[Haskell-cafe] newbie questions (read, etc., with Data.ByteString.Lazy.Char8)

Mon Oct 6 22:35:15 EDT 2008

Am Dienstag, 7. Oktober 2008 04:21 schrieb Jason Dagit:
> On Mon, Oct 6, 2008 at 7:06 PM, Mike Coleman <tutufan at gmail.com> wrote:
> > Hi,
> >
> > I could use a little help.  I was looking through the Real World
> > Haskell book and came across a trivial program for summing numbers in
> > a file.  They mentioned that that implementation was very slow, as
> > it's based on String's, so I thought I'd try my hand at converting it
> > to use lazy ByteString's.  I've made some progress, but now I'm a
> > little stuck because that module doesn't seem to have a 'read' method.
> >
> > There's a readInt method, which I guess I could use, but it returns a
> > Maybe, and I don't see how I can easily strip that off.
> >
> > So:
> >
> > 1.  Is there an easy way to strip off the Maybe that would allow an
> > equivalently concise definition for sumFile?  I can probably figure
> > out how to do it with pattern matching and a separate function--I'm
> > just wondering if there's a more concise way.
>
> I'm not a ByteString expert, but there should be an easy way to solve this
> issue of Maybe.
>
> If you go to hoogle (http://www.haskell.org/hoogle/) and type this:
> [Maybe a] -> [a]
> it says:
> Data.Maybe<http://haskell.org/ghc/docs/latest/html/libraries/base/Data-Mayb
>e.html>
> .catMaybes<http://haskell.org/ghc/docs/latest/html/libraries/base/Data-Mayb
>e.html#v:catMaybes>:: [Maybe
> a] ->
> [a]<http://haskell.org/ghc/docs/latest/html/libraries/base/Data-Maybe.html#
>v:catMaybes>
>
> As the top search result.
>
> This means that you can convert any list of maybes into a list of what you
> want.  It just tosses out the Nothings.

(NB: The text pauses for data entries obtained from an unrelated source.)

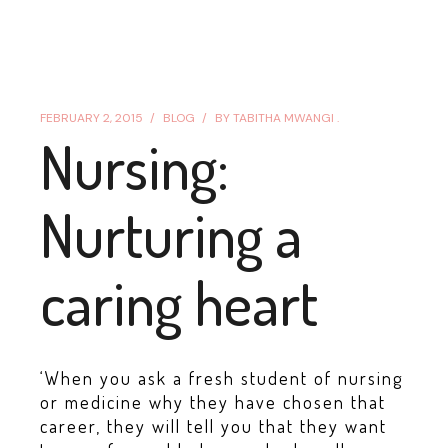
FEBRUARY 2, 2015
BLOG
BY
TABITHA MWANGI .
Nursing:
Nurturing a
caring heart
‘When you ask a fresh student of nursing
or medicine why they have chosen that
career, they will tell you that they want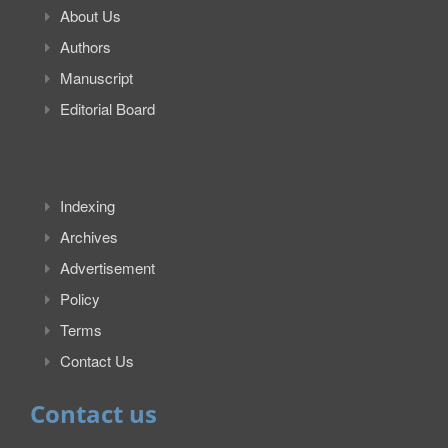
About Us
Authors
Manuscript
Editorial Board
Indexing
Archives
Advertisement
Policy
Terms
Contact Us
Contact us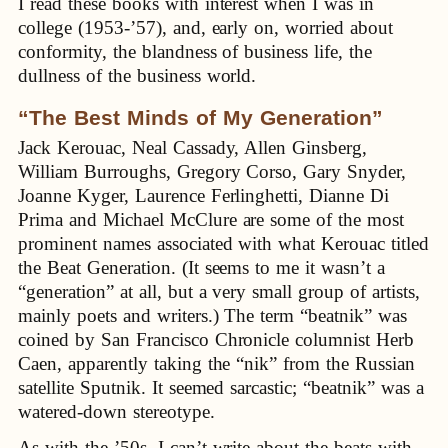
I read these books with interest when I was in
college (1953-’57), and, early on, worried about
conformity, the blandness of business life, the
dullness of the business world.
“The Best Minds of My Generation”
Jack Kerouac, Neal Cassady, Allen Ginsberg,
William Burroughs, Gregory Corso, Gary Snyder,
Joanne Kyger, Laurence Ferlinghetti, Dianne Di
Prima and Michael McClure are some of the most
prominent names associated with what Kerouac titled
the Beat Generation. (It seems to me it wasn’t a
“generation” at all, but a very small group of artists,
mainly poets and writers.) The term “beatnik” was
coined by San Francisco Chronicle columnist Herb
Caen, apparently taking the “nik” from the Russian
satellite Sputnik. It seemed sarcastic; “beatnik” was a
watered-down stereotype.
As with the ’50s, I can’t write about the beats with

Since readInt returns a Maybe (Int,ByteString), Data.List.unfoldr would be a 
better fit for his needs.

The bytestring-lexing package 
(http://hackage.haskell.org/packages/archive/bytestring-lexing/0.1.2/doc/html/Data-ByteString-Lex-Double.html) 
provides readDouble, which is also pretty fast, I think.

>
> > 2.  Why doesn't ByteString implement 'read'?  Is it just that this
> > function (like 'input' in Python) isn't really very useful for real
> > programs?
>
> I think probably for things more complex than parsing ints it's best to
> make your own parser?  I seem to recall that someone was working on a
> library of parsing functions based on bytestring?  Maybe someone else can
> comment?

At least parsec 3.0.0 has ByteString parsing modules (I've never used it, so I 
don't know how well they work).
IIRC, there's a plan to expand the bytestring-lexing package, too.

>
> 3.  Why doesn't ByteString implement 'readDouble', etc.?  That is, why
>
> > are Int and Integer treated specially?  Do I not need readDouble?
>
> I think readInt was mostly implemented because integer reading was needed a
> lot for benchmarks and programming challenge sites and people noticed it
> was way slower than needed so someone put in the effort it optimize it. 
> Once it was optimized, that must have satisfied the need for fast number
> reading.

More's underway, readDouble already delivered.
>
> I would agree that at least for Prelude types it would be nice to have
> efficient bytestring based parsers.  Do we have Read/Show classes
> specifically for working in bytestrings?  Maybe that's what the world needs
> in the bytestring api.  Then again, I'm not really qualified to comment :)
> For all I know it already exists.

partially.
>
> Jason